Comparing and Calculating Reliability Measures in Multilevel Models: Understanding rWG(j), ICC(1), and ICC(2) in Multilevel Analysis
Calculating, cut off values, and descriptions.
Reliability is a fundamental aspect of any research endeavor, ensuring that measurements and assessments yield consistent and trustworthy results. In the realm of multilevel analysis, where data is often nested within groups or clusters, it becomes essential to employ reliable measures that capture both within-group and between-group variability. This article delves into the nuances of three commonly used reliability measures: within-group interrater reliability and the intraclass correlation coefficient(s). These specific statistics are rWG(j), ICC(1), and ICC(2). By unraveling the intricacies of these measures, researchers and practitioners can gain a deeper understanding of their differences and select the most appropriate measure for evaluating data reliability in multilevel models.
It is important to note that many widely used statistical measures vary by field and sub-discipline. My field is business management, and my specialty is organizational behavior and leadership. With that being said, this article can give you a general overview of multilevel modeling measures, but should not be used as a comprehensive or definitive source on the topic (i.e. use at your own risk). The notes for the article were compiled while preparing for my comprehensive exams during my Ph.D.

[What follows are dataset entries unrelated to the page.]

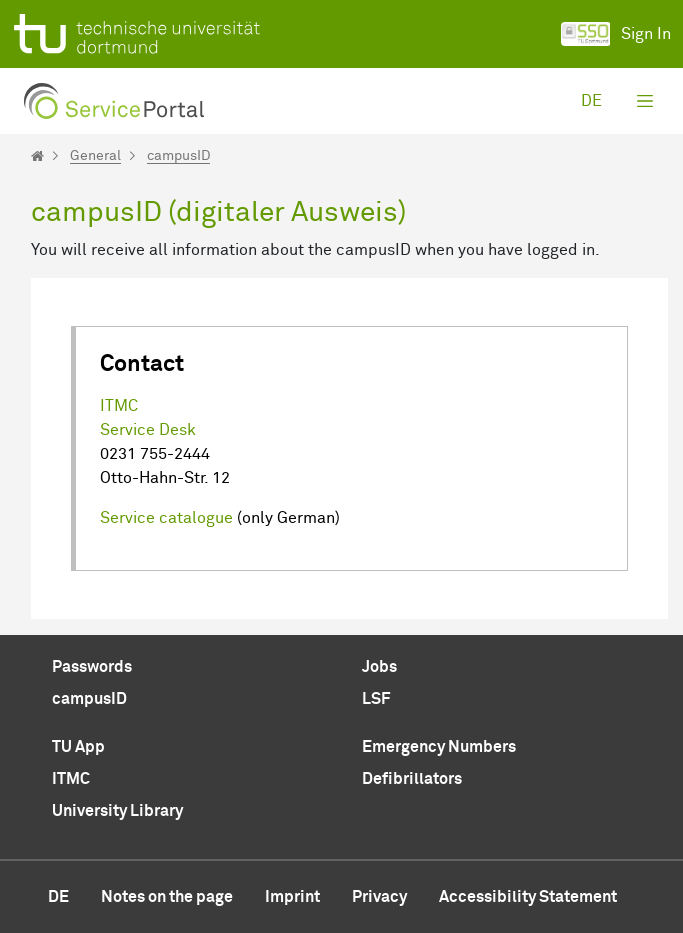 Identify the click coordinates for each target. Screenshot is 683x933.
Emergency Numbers (439, 747)
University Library (117, 811)
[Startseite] (37, 156)
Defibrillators (412, 779)
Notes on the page (167, 897)
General (95, 156)
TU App (78, 747)
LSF (376, 699)
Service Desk (148, 430)
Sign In (616, 34)
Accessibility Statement (528, 897)
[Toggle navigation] (645, 101)
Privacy (379, 897)
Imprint (292, 897)
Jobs (379, 667)
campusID (178, 156)
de (591, 101)
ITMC (119, 406)
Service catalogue (166, 518)
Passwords (92, 667) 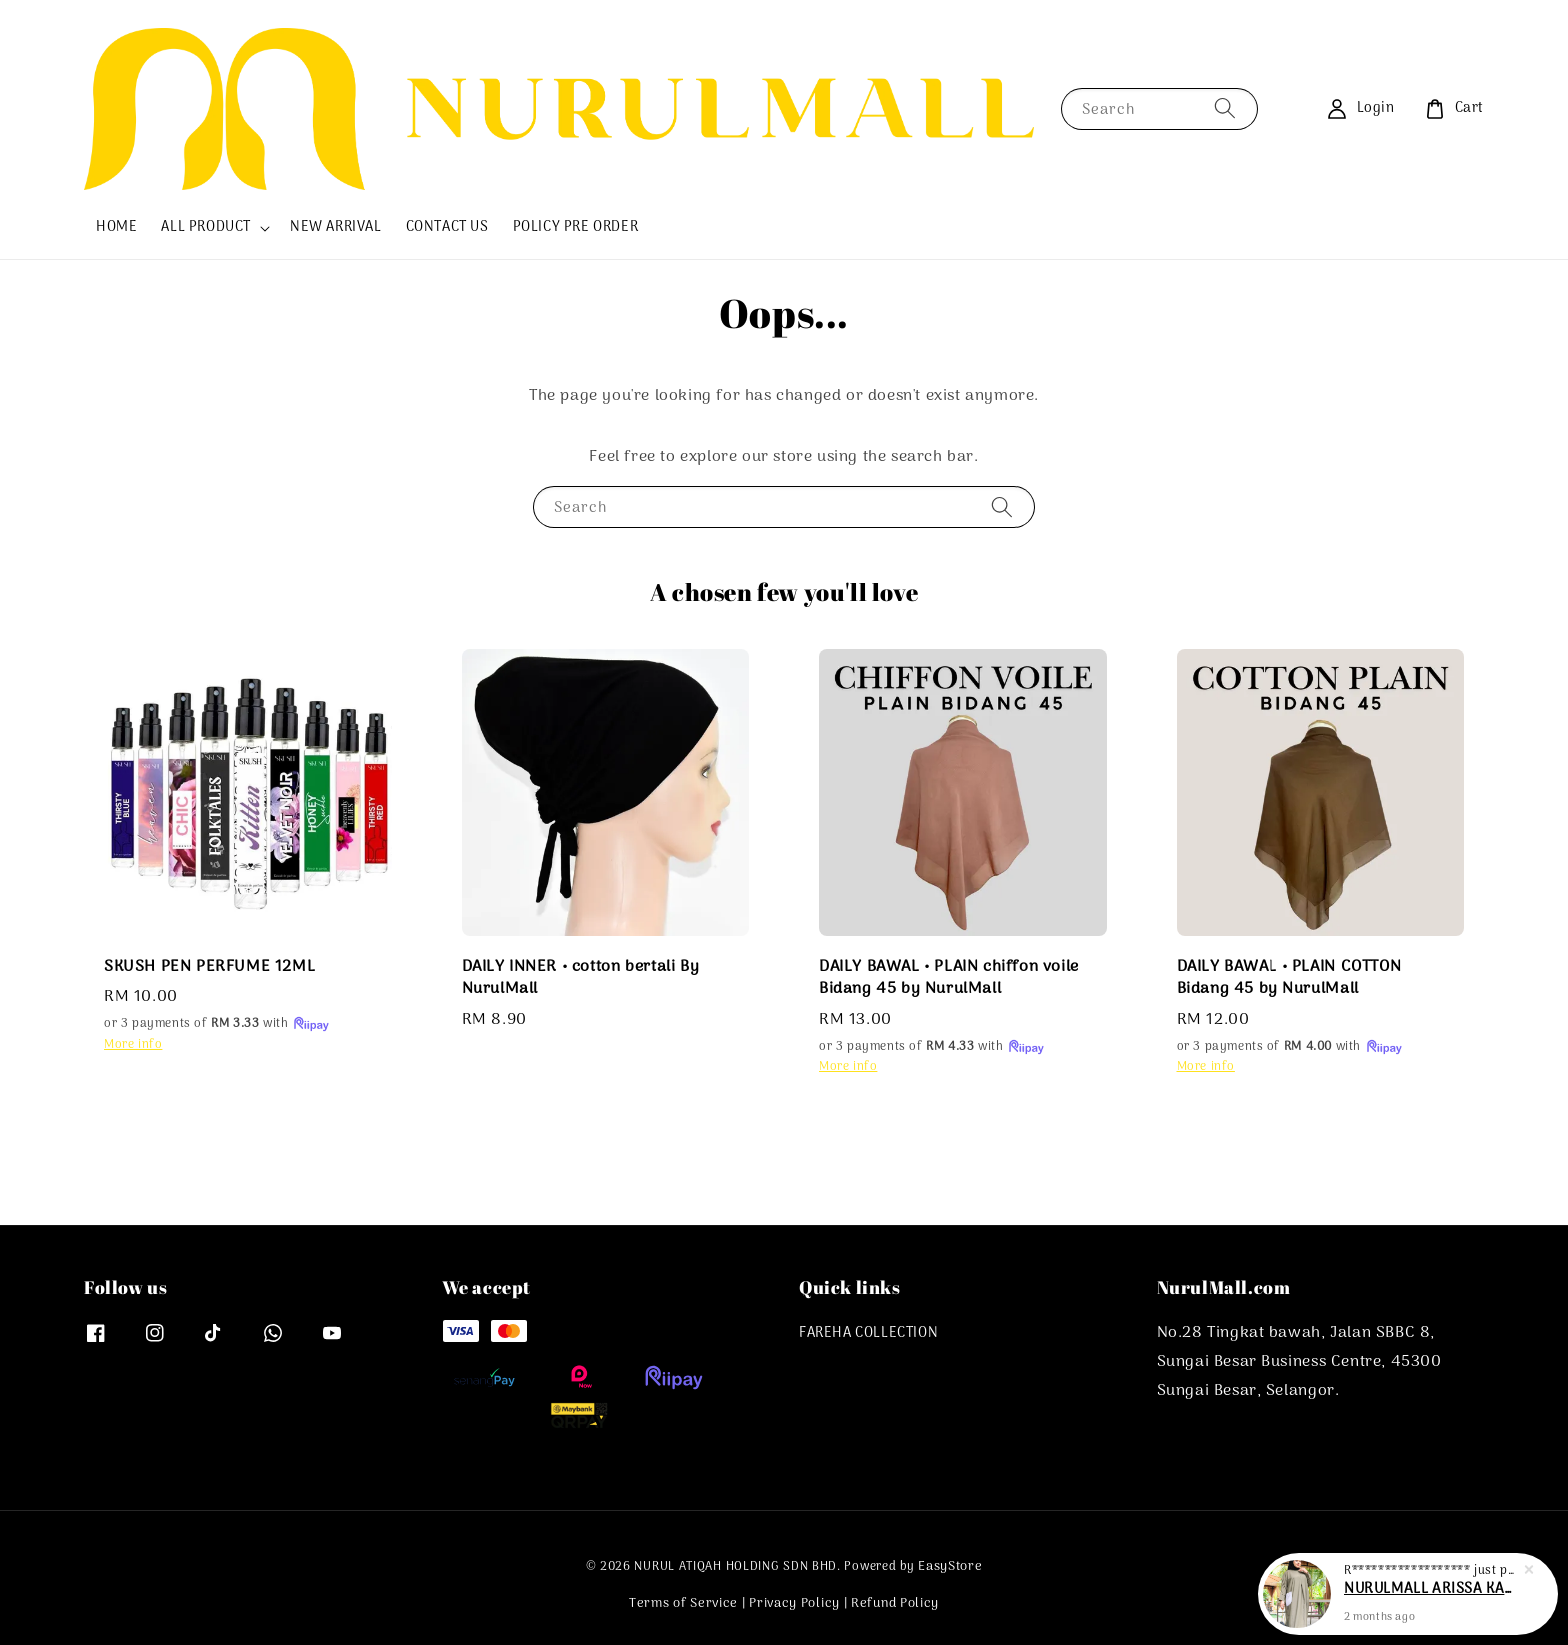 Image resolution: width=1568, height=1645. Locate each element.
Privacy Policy (794, 1603)
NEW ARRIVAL (336, 227)
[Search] (1225, 108)
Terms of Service (683, 1603)
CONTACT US (447, 227)
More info (133, 1045)
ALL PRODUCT (206, 228)
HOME (116, 227)
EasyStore (950, 1566)
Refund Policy (895, 1603)
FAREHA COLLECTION (868, 1335)
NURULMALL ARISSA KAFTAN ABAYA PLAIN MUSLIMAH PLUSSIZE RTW (1432, 1592)
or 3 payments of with (217, 1024)
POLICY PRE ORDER (576, 227)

Michael Cole has done some great work in this area and (with colleagues), developed a powerful and easy-to-use tool for calculating rWG(j), ICC(1), and ICC(2). The Excel file used to be hosted on his website, but he informed me via personal email communication that the university will not host such a website. Because of this, he has given me permission to post a link and host the document online. Additionally, here is a walkthrough video I made discussing the use and some of the quirks involved with using the rWG(j) and ICC Excel calculator.
Biemann, T., Cole, M. S., & Voelpel, S. (2012). Within-group agreement: On the use (and misuse) of rWG and rWG(j) in leadership research and some best practice guidelines. The Leadership Quarterly, 23, 66-80.
Tool for Computing IRA and IRR Estimates (Click Link): https://docs.google.com/spreadsheets/d/1DZw1tqBboXIwt1Z1akGsFVVQm0TPdh5q/edit?usp=drivesdk&ouid=112689421649963944674&rtpof=true&sd=true
Comprehensive Exam Notes
ICC(1) aka ICC(1,1) - A one-way random effect, single measure test. Represents the amount of variance in any one individual response that can be explained by team membership. It is the ratio of between-group variance to total variance.
ICC(2) aka ICC(1,k) - A one-way random effect ANOVA, average measure test. Represents the reliability of the team mean.
rWG(j) (j stands for multiple items) - A ratio for within-group agreement. Assesses if one team member’s response is similar or identical to other team members’ responses. It is the interchangeability of the respondents.
70 or higher for ICC(2) and rWG(j)
.05 to .50 for ICC(1)
However, you can assume aggregation based on the p-value given in Cole’s Excel calculator. The F-ratio is based on degrees of freedom (# of Groups -1, # of respondents - # of Groups)
119 students, rating 31 teams would result in F(30,88)
“If the ICC(1) is statistically different from zero, there is evidence to justify making the group the focal unit of analysis (Chen et al., 2004).” (Biemann et al., 2012) p. 75.
Biemann, T., Cole, M. S., & Voelpel, S. (2012). Within-group agreement: On the use (and misuse) of rwg and rwg(j) in leadership research and some best practice guidelines. The Leadership Quarterly, 23, 66-80.
Bliese, P. D., Halverson, R. R., & Schriesheim, C. A. (2002). Benchmarking multilevel methods in leadership: The articles, the model, and the data set. The Leadership Quarterly, 13(1), 3-14.
Carter, M. (2009). Transformational-transactional leadership and work outcomes: An organizational justice and cultural perspective (Doctoral dissertation).
James, L. R. (1982). Aggregation bias in estimates of perceptual agreement. Journal of applied psychology, 67(2), 219.
Lance, C. E., Butts, M. M., & Michels, L. C. (2006). The sources of four commonly reported cutoff criteria: What did they really say?. Organizational research methods, 9(2), 202-220.
LeBreton, J. M., & Senter, J. L. (2008). Answers to 20 questions about interrater reliability and interrater agreement. Organizational research methods, 11(4), 815-852.